According to the company, Udi Manber, a former Yahoo executive hired last year, will oversee the venture known as A9. The company will be based in Northern California and is moving quickly to hire as many as 30 employees in the backyards of search leaders Yahoo and Google.

A9’s goal will be to develop search software and technology, ensuring Amazon is not cut out of the loop as shoppers increasingly turn to search engines to find exactly what they want online.
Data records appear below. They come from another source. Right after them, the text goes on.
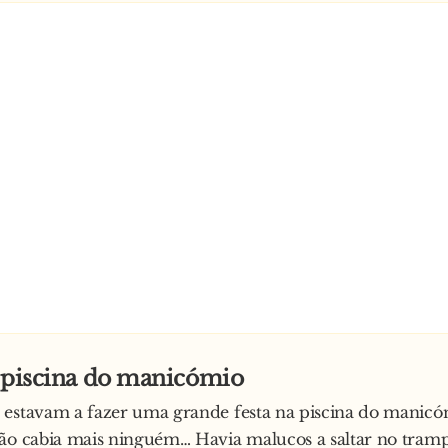
a piscina do manicómio
estavam a fazer uma grande festa na piscina do manicóm
ão cabia mais ninguém… Havia malucos a saltar no tramp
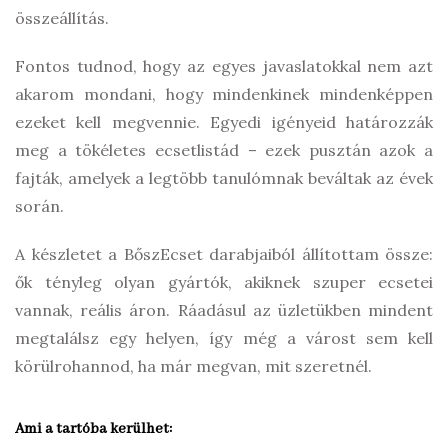
összeállítás.
Fontos tudnod, hogy az egyes javaslatokkal nem azt
akarom mondani, hogy mindenkinek mindenképpen
ezeket kell megvennie. Egyedi igényeid határozzák
meg a tökéletes ecsetlistád – ezek pusztán azok a
fajták, amelyek a legtöbb tanulómnak beváltak az évek
során.
A készletet a BőszEcset darabjaiból állítottam össze:
ők tényleg olyan gyártók, akiknek szuper ecsetei
vannak, reális áron. Ráadásul az üzletükben mindent
megtalálsz egy helyen, így még a várost sem kell
körülrohannod, ha már megvan, mit szeretnél.
Ami a tartóba kerülhet:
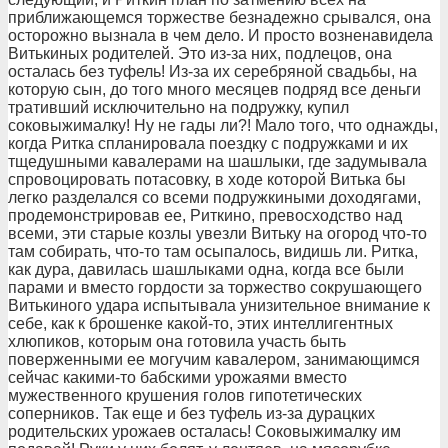
приближающемся торжестве безнадежно срывался, она
осторожно вызнала в чем дело. И просто возненавидела
Витькиных родителей. Это из-за них, подлецов, она
осталась без туфель! Из-за их серебряной свадьбы, на
которую сын, до того много месяцев подряд все деньги
тративший исключительно на подружку, купил
соковыжималку! Ну не гады ли?! Мало того, что однажды,
когда Ритка спланировала поездку с подружками и их
тщедушными кавалерами на шашлыки, где задумывала
спровоцировать потасовку, в ходе которой Витька бы
легко разделался со всеми подружкиными доходягами,
продемонстрировав ее, Риткино, превосходство над
всеми, эти старые козлы увезли Витьку на огород что-то
там собирать, что-то там осыпалось, видишь ли. Ритка,
как дура, давилась шашлыками одна, когда все были
парами и вместо гордости за торжество сокрушающего
Витькиного удара испытывала унизительное внимание к
себе, как к брошенке какой-то, этих интеллигентных
хлюпиков, которым она готовила участь быть
поверженными ее могучим кавалером, занимающимся
сейчас какими-то бабскими урожаями вместо
мужественного крушения голов гипотетических
соперников. Так еще и без туфель из-за дурацких
родительских урожаев осталась! Соковыжималку им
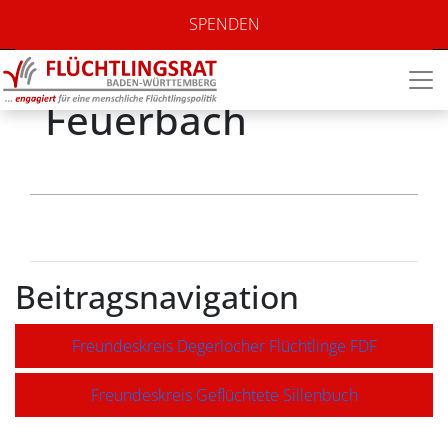
Freundeskreis
SPENDEN
Flüchtlinge
Feuerbach
Beitragsnavigation
Freundeskreis Degerlocher Flüchtlinge FDF
Freundeskreis Geflüchtete Sillenbuch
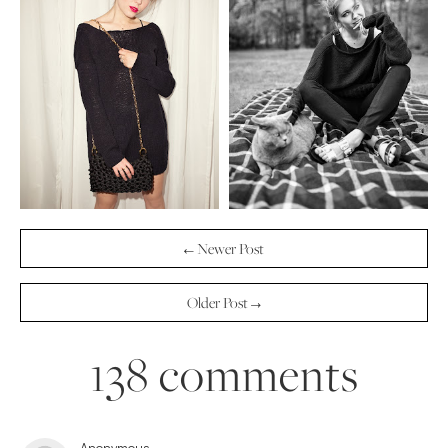
← Newer Post
Older Post →
138 comments
Anonymous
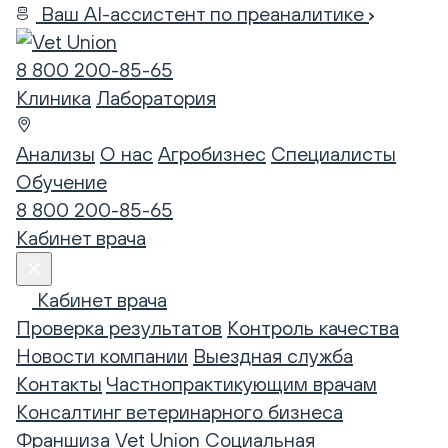
Ваш AI-ассистент по преаналитике
8 800 200-85-65
Клиника
Лаборатория
Анализы
О нас
Агробизнес
Специалисты
Обучение
8 800 200-85-65
Кабинет врача
Кабинет врача
Проверка результатов
Контроль качества
Новости компании
Выездная служба
Контакты
Частнопрактикующим врачам
Консалтинг ветеринарного бизнеса
Франшиза Vet Union
Социальная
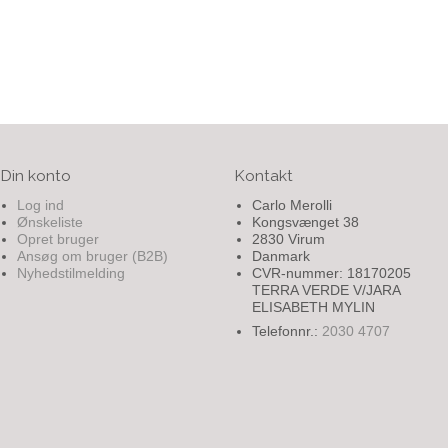
Din konto
Kontakt
Log ind
Carlo Merolli
Ønskeliste
Kongsvænget 38
Opret bruger
2830 Virum
Ansøg om bruger (B2B)
Danmark
Nyhedstilmelding
CVR-nummer: 18170205
TERRA VERDE V/JARA
ELISABETH MYLIN
Telefonnr.:
2030 4707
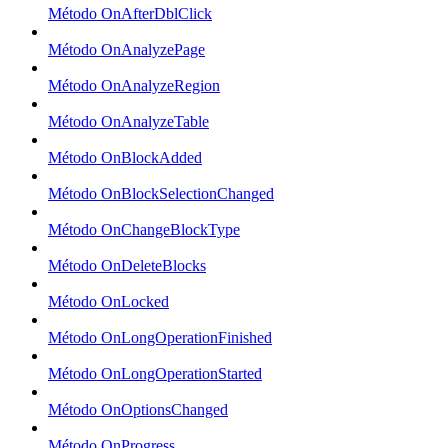
Método OnAfterDblClick
Método OnAnalyzePage
Método OnAnalyzeRegion
Método OnAnalyzeTable
Método OnBlockAdded
Método OnBlockSelectionChanged
Método OnChangeBlockType
Método OnDeleteBlocks
Método OnLocked
Método OnLongOperationFinished
Método OnLongOperationStarted
Método OnOptionsChanged
Método OnProgress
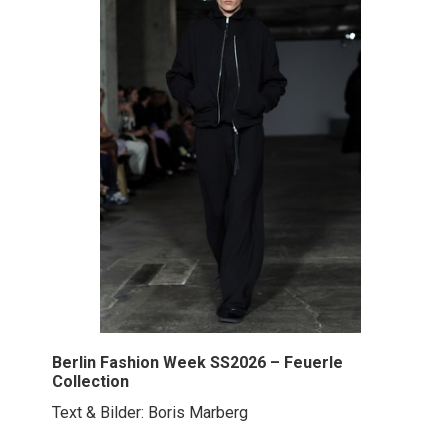
Berlin Fashion Week SS2026 – Feuerle
Collection
Text & Bilder: Boris Marberg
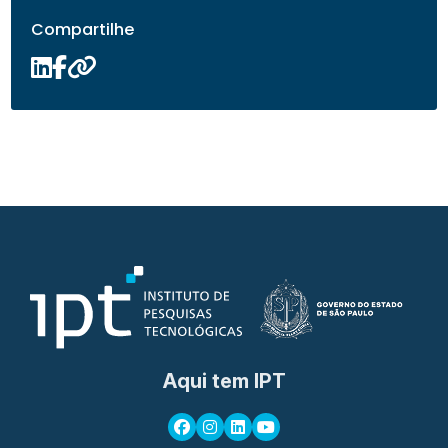
Compartilhe
Aqui tem IPT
The e-tail giant will use the technology itself and also will seek to license it to other retailers, as it does other functions of its e-commerce platform.

Changing Customers

Although Amazon has succeeded in positioning itself as a shopping portal by selling everything from kitchen appliances to sporting goods with the help of a score of high-profile partners, its latest move still may be a hedge against the ever-changing behavior of Web surfers.

“People initially favored the category sites and then gravitated toward familiar sites where they knew how to navigate, which was a big boost to Amazon,” Nielsen//NetRatings senior analyst Lisa Strand told the E-Commerce Times. “But as they get more and more sophisticated, they turn to search because they’ve learned they can get exactly what they’re looking for much quicker.”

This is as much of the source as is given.